Zanu-PF itself has called for such an audit, most recently at its last conference. But with many top leaders known to hold several farms, this is unlikely to happen. The MDC says it will end all state subsidies to farms, including the supply of inputs.
This contrasts sharply with Zanu-PF; parcelling out inputs, including seed and farm implements, has helped to support new farmers, while at the same time oiling Zanu-PF's web of political patronage.
The MDC hopes to appeal to resettled farmers by offering to provide them with title deeds. In contrast, Zanu-PF offers long-term leases to large landholders, but many resettled farmers have no official claim to land beyond frequently disputed "offer letters".

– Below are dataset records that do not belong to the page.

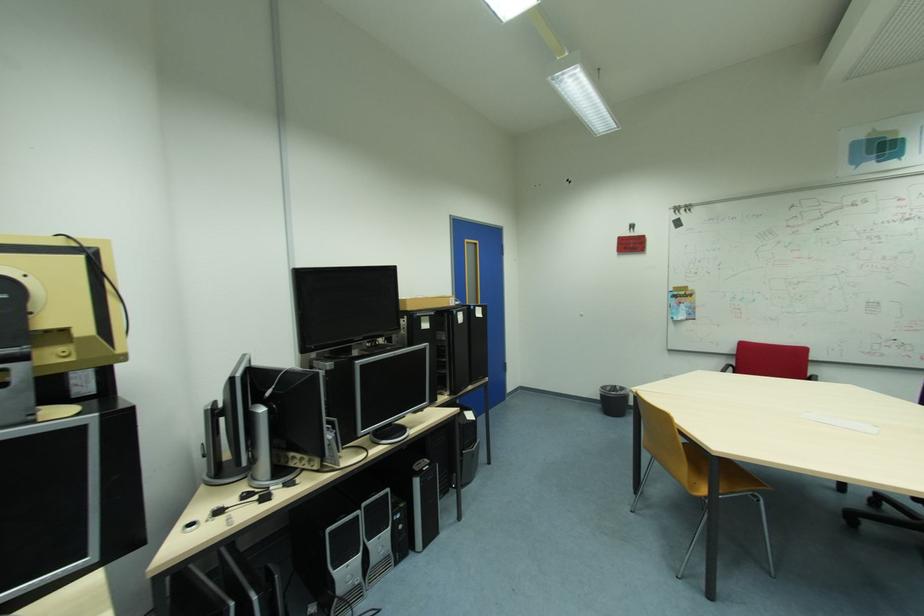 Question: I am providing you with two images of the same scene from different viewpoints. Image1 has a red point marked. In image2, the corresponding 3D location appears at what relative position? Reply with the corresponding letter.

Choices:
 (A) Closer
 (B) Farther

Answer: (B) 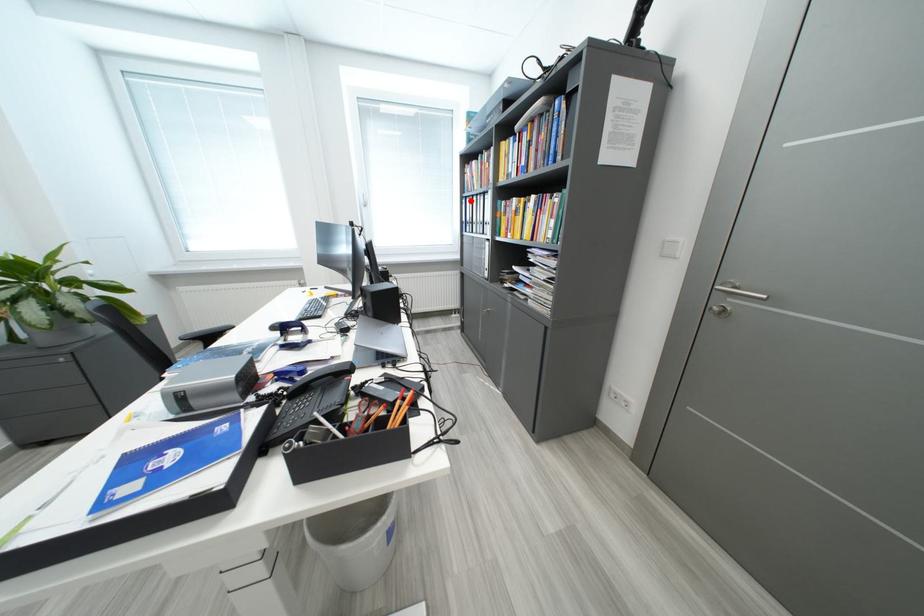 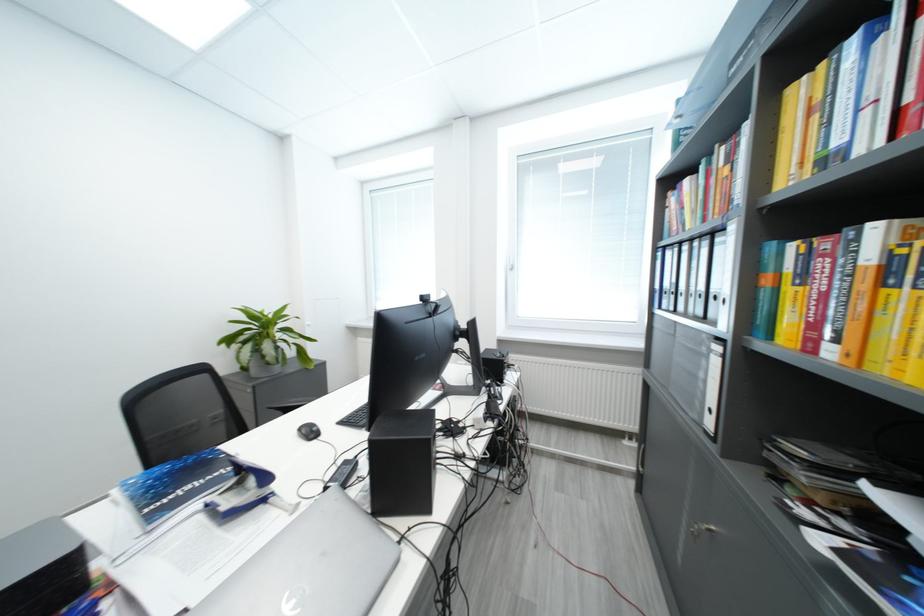 In the second image, find the point that corresponds to the highlighted location in the first image.

(664, 253) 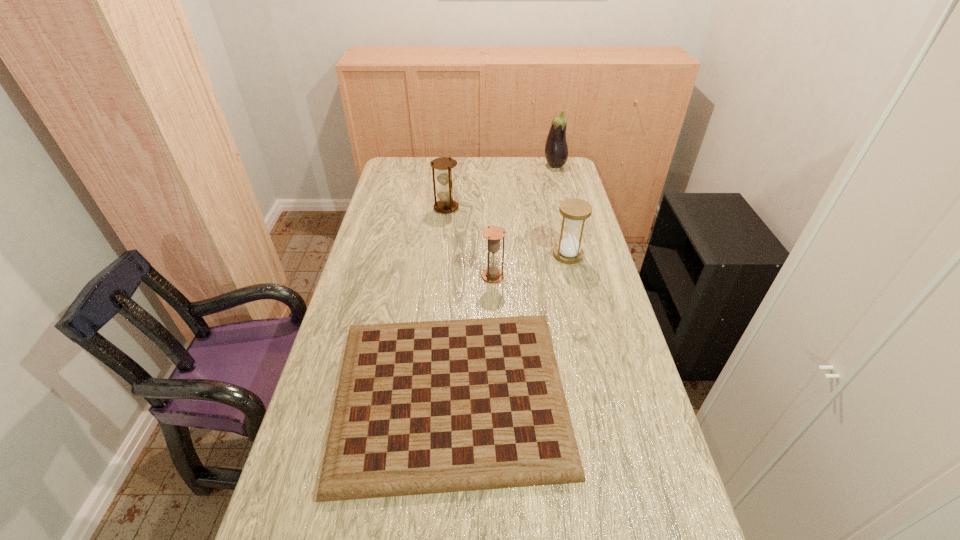 The height and width of the screenshot is (540, 960). I want to click on vacant space positioned on the front of the tallest object, so click(559, 179).

Find the location of a particular element. Image resolution: width=960 pixels, height=540 pixels. vacant region located on the back of the leftmost hourglass is located at coordinates (448, 186).

I want to click on vacant region located 0.300m on the back of the rightmost hourglass, so click(x=555, y=200).

The image size is (960, 540). Find the location of `vacant space located on the front of the second nearest object`. vacant space located on the front of the second nearest object is located at coordinates tap(495, 359).

Where is `vacant area situated on the back of the shortest object`? vacant area situated on the back of the shortest object is located at coordinates (460, 239).

At what (x,y) coordinates should I click in order to perform the action: click on object situated at the far edge. Please return your answer as a coordinate pair (x, y). Looking at the image, I should click on (556, 150).

What are the coordinates of `object that is positioned at the left edge` in the screenshot? It's located at (428, 407).

Locate an element on the screen. Image resolution: width=960 pixels, height=540 pixels. eggplant situated at the right edge is located at coordinates (556, 150).

Locate an element on the screen. hourglass located at the right edge is located at coordinates (575, 211).

This screenshot has width=960, height=540. I want to click on object that is at the far right corner, so click(556, 150). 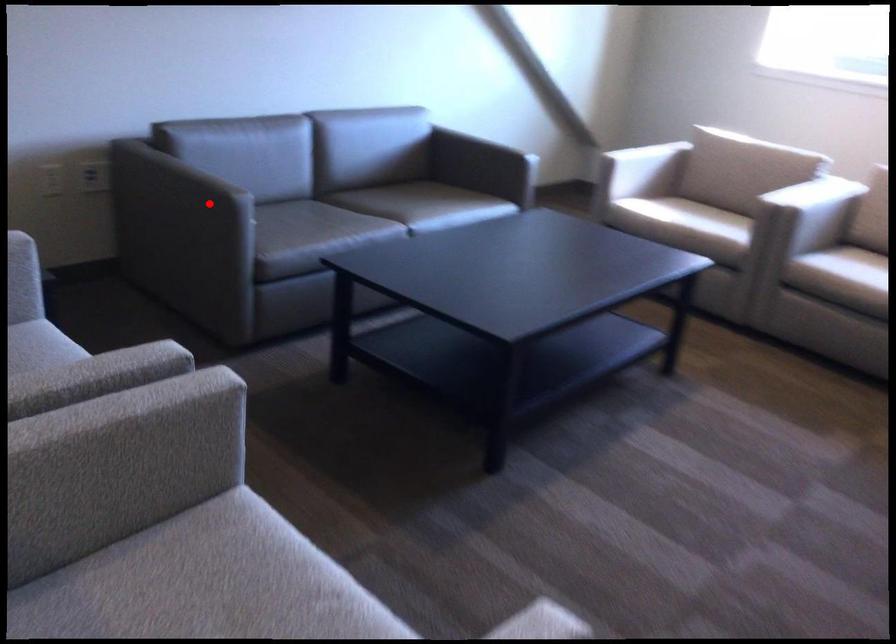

There would be "deracialisation of the land programme – every Zimbabwean has a right to land", says the MDC. Zanu-PF says white farmers can apply for land, but white farmer unions say it is rare for their members to be allocated land.

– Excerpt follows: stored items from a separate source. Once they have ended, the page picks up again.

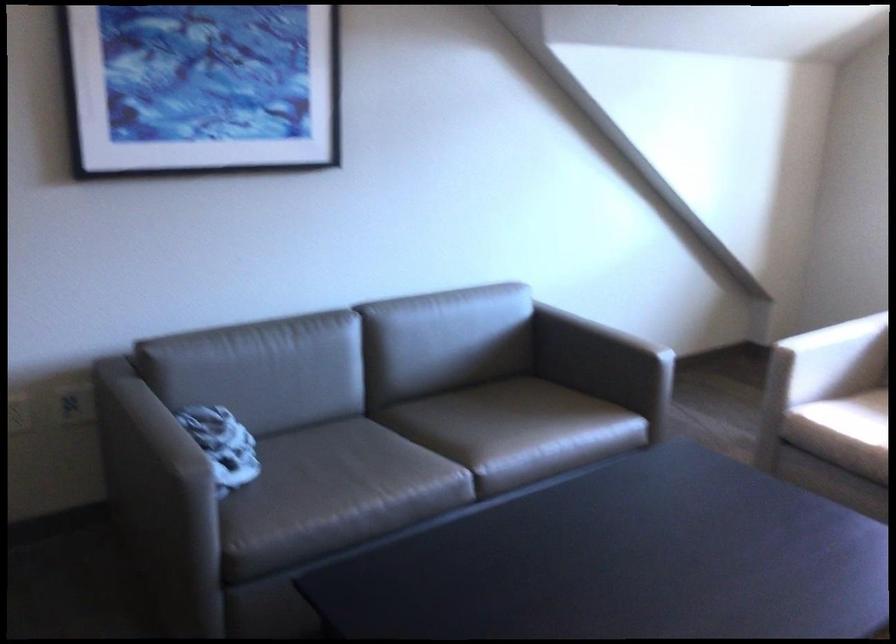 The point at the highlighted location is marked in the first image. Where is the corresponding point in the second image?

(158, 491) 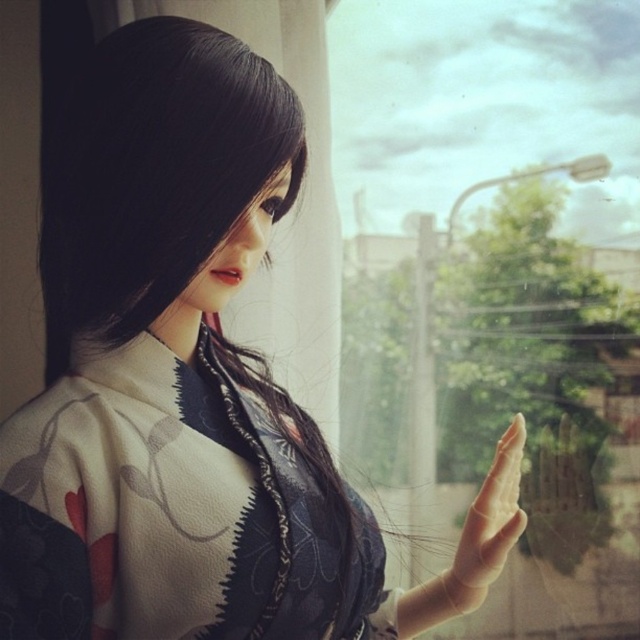 You are standing in the room where the person in the kimono is. You want to look outside through the transparent glass window at center. Where should you go to see the outdoor view?

You should go to the transparent glass window at center located at point [497,285] to see the outdoor view.

You are a photographer trying to capture the view outside through the transparent glass window at center while holding your smooth skin hand at center near it. Can you fit both the entire window and your hand in the frame without moving either?

The transparent glass window at center is bigger than the smooth skin hand at center, so yes, you can fit both the entire window and your hand in the frame without moving either because the window is larger and can accommodate the smaller hand within its size.

You are an artist sketching the scene and want to ensure proportions are accurate. Given the white silk kimono at center and the smooth skin hand at center, which one should you draw first to maintain proper scale?

The white silk kimono at center is taller than the smooth skin hand at center, so you should draw the white silk kimono at center first to establish the correct scale before adding the smaller hand. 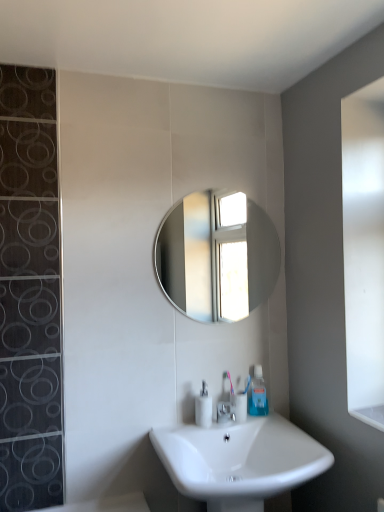 Question: Does white glossy sink at lower center have a greater height compared to clear plastic toothpaste tube at lower center?

Choices:
 (A) yes
 (B) no

Answer: (A)

Question: Is white glossy sink at lower center oriented towards clear plastic toothpaste tube at lower center?

Choices:
 (A) yes
 (B) no

Answer: (B)

Question: From a real-world perspective, is white glossy sink at lower center beneath clear plastic toothpaste tube at lower center?

Choices:
 (A) yes
 (B) no

Answer: (A)

Question: Is white glossy sink at lower center bigger than clear plastic toothpaste tube at lower center?

Choices:
 (A) yes
 (B) no

Answer: (A)

Question: Does white glossy sink at lower center have a lesser width compared to clear plastic toothpaste tube at lower center?

Choices:
 (A) yes
 (B) no

Answer: (B)

Question: Considering the positions of point (264, 409) and point (203, 414), is point (264, 409) closer or farther from the camera than point (203, 414)?

Choices:
 (A) farther
 (B) closer

Answer: (A)

Question: Based on their sizes in the image, would you say clear plastic toothpaste tube at lower center is bigger or smaller than white glossy soap dispenser at center?

Choices:
 (A) small
 (B) big

Answer: (A)

Question: From the image's perspective, is clear plastic toothpaste tube at lower center located above or below white glossy soap dispenser at center?

Choices:
 (A) below
 (B) above

Answer: (B)

Question: Is clear plastic toothpaste tube at lower center taller or shorter than white glossy soap dispenser at center?

Choices:
 (A) tall
 (B) short

Answer: (A)

Question: Looking at the image, does silver metallic faucet at center seem bigger or smaller compared to white glossy soap dispenser at center?

Choices:
 (A) small
 (B) big

Answer: (A)

Question: From the image's perspective, relative to white glossy soap dispenser at center, is silver metallic faucet at center above or below?

Choices:
 (A) below
 (B) above

Answer: (A)

Question: Choose the correct answer: Is silver metallic faucet at center inside white glossy soap dispenser at center or outside it?

Choices:
 (A) outside
 (B) inside

Answer: (A)

Question: Does point (231, 417) appear closer or farther from the camera than point (203, 413)?

Choices:
 (A) farther
 (B) closer

Answer: (A)

Question: Does point (248, 406) appear closer or farther from the camera than point (178, 280)?

Choices:
 (A) farther
 (B) closer

Answer: (B)

Question: Visually, is clear plastic toothpaste tube at lower center positioned to the left or to the right of shiny silver mirror at center?

Choices:
 (A) right
 (B) left

Answer: (A)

There would be full compensation for both land and improvements, says the MDC. Zanu-PF, on the other hand, vows never to compensate for land, which it says is stolen land that is being reclaimed by its rightful owners. The MDC also wants a cap on the size of farms, though it does not say whether this would apply to large commercial estates, which its manifesto says it wants to promote.
Indigenisation is the centrepiece of Zanu-PF's electoral campaign. Through "community share ownership schemes", Zanu-PF's empowerment model forces companies to dole out shares to community trusts.
The MDC says it realises that there would be a need to enact policies that "rectify imbalances resulting from past practices and policies". But where Zanu-PF says these can only be corrected by redistributing wealth through its 51% local ownership, the MDC says investment and creating jobs are the solution.
The MDC's approach to empowerment includes the establishment of a Sovereign Wealth Fund, into which foreign investors would contribute a portion of their profits. A separate fund would be created, compelling foreign companies to finance community development.
However, apart from dropping Zanu-PF's "indigenisation" for the word "empowerment", there is little detail in the manifesto on the MDC's empowerment plan.
An MDC government would return to the Commonwealth, from which Zimbabwe withdrew in 2003, and "normalise" its relations with Britain and other Western nations.
This would include the "repeal of all restrictive laws that militate against normal relations" with the United States.
There is a thinly veiled jab at China. An MDC government would "maintain sound relations" with China – which the MDC notes could be the world's biggest economy in future – "the relationship will be based on transparency and mutual benefit".
Although Zanu-PF is mending ties with the West, it has thrown in its lot with China and the Far East under its Look East policy.
Defence forces will be "depoliticised" so that they accept the "primacy of civilian rule" and respect the Constitution, the MDC says. Zanu-PF, on the other hand, believes the army cannot be separated from Zanu-PF.
The MDC says it plans to cut the size of the defence forces, which may be an unpopular plan with the rank and file of the military that the MDC hopes to reach out to. The defence ministry, run by Zanu-PF, has on the contrary been recruiting more soldiers to the army, without consent from the treasury.
On how the MDC would treat past injustices, the party says it will "combine elements of restorative justice to balance the delicate attainment of both reconciliation and justice".
The MDC says Zimbabwe has experienced four periods of rights violations: the Gukurahundi campaign in the 1980s; farm invasions; electoral violence since 1980; and the violence after the 2008 elections.
It omits the liberation war, which could easily be seized upon by Zanu-PF, whose usual reaction to calls for justice is that war-time atrocities must be included. Zanu-PF wants past issues dealt with through a ministry set up especially for "national healing".